[Dataset entries]
════════════════════

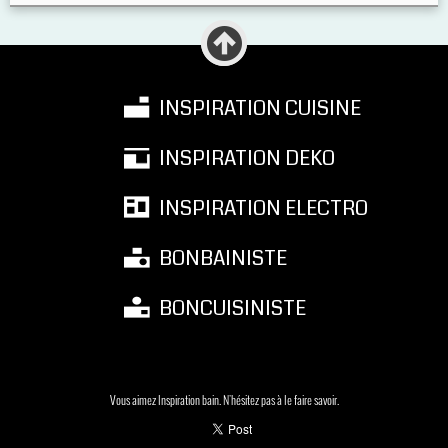
INSPIRATION CUISINE
INSPIRATION DEKO
INSPIRATION ELECTRO
BONBAINISTE
BONCUISINISTE
Vous aimez Inspiration bain. N'hésitez pas à le faire savoir.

════════════════════

▸ What the task asks
Look for the line with "BONCUISINISTE" in the records above. Repeat it and each line after it exactly.

▸ Written reply
BONCUISINISTE
Vous aimez Inspiration bain. N'hésitez pas à le faire savoir.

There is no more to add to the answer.